Internal TATE branch ablation shows that using a single unified branch for all tasks performs worse, proving task-specific enhancement is key. PTS provides a modest boost to referring (+0.07) and reasoning (+0.31) gIoU without hurting interactive performance.

Key Findings¶

TATE is the primary contributor: It significantly improves both reasoning and interactive tasks.
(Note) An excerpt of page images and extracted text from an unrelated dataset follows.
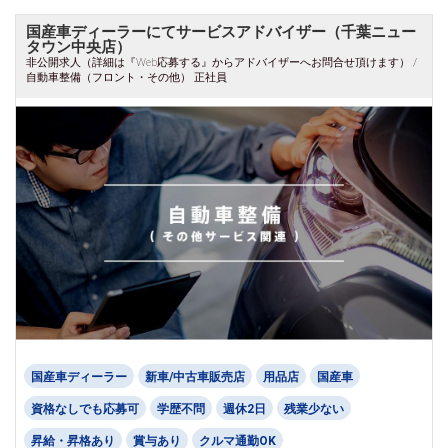
国産車ディーラーにてサービスアドバイザー（千葉ニュー
タウン中央店）
非公開求人（詳細は『Web応募する』からアドバイザーへお問合せ頂けます） /
自動車整備（フロント・その他） 正社員
国産車ディーラー
新車/中古車販売店
用品店
国産車
資格なしでも応募可
学歴不問
週休2日
残業少ない
昇給・昇格あり
賞与あり
クルマ通勤OK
While LKM slightly hurts interactive performance when used alone, their combination results in the highest gain (+4.18 for reasoning).
Reasoning task remains the bottleneck: Even fine-tuned SOTA models struggle to exceed 50-55 gIoU on reasoning, compared to 70+ for other tasks.
Strong zero-shot generalization: Performs exceptionally well on zero-shot interactive segmentation (SIOR, gIoU 86.60 vs SAM2 76.45) and zero-shot localization (RSVG-DIOR gIoU 59.67).

Highlights & Insights¶

"One dataset, three tasks" unified synthesis: The pipeline using mask filtering (InternVL3 quality checks) and GPT-4o generation creates a high-quality million-scale factory for instruction-mask pairs.
Task-Adaptive Branching: Recognizing that different instructions have different semantic focuses and providing lightweight pathways is more efficient than a single monolithic text encoder.
Shared Memory slots explicitly store cross-task implicit knowledge, acting as a "knowledge commons" that allows skills learned in data-rich tasks to benefit data-sparse reasoning tasks.

Limitations & Future Work¶

Reasoning performance still low: gIoU of 53 is far from practical deployment; complex reasoning remains a bottleneck.
Dependence on closed-source GPT-4o: Generation costs and controllability are concerns.
Modest PTS gains: The curriculum scheduling strategy is currently simple (linear weighting); more sophisticated scheduling could provide better results.
Frozen Vision Encoder: Freezing the Swin-B may limit adaptation to specific remote sensing textures; end-to-end fine-tuning or domain-specific pre-training might help.

vs SegEarth-R1: SegEarth-R1 is specialized for reasoning; UniGeoSeg outperforms it on EarthReason by +6.65 cIoU, demonstrating the benefit of multi-task unified training.
vs RRSIS-D / RemoteSAM: These are smaller in scale and task coverage; GeoSeg-1M provides a more comprehensive million-scale alternative.
vs PSALM / LISA: While these general frameworks struggle with the domain gap of remote sensing, UniGeoSeg's customized TATE/LKM architectures handle geographic spatial relations more effectively.

Rating¶

Novelty: ⭐⭐⭐⭐ (First million-scale triple-task RS set; mechanism is a solid combination of innovations.)
Experimental Thoroughness: ⭐⭐⭐⭐⭐ (Extensive benchmarks, zero-shot tests, and detailed ablations.)
Writing Quality: ⭐⭐⭐⭐ (Clear structure and complete formulas.)
Value: ⭐⭐⭐⭐⭐ (Open-source dataset and strong baseline provide a scalable foundation for the community.)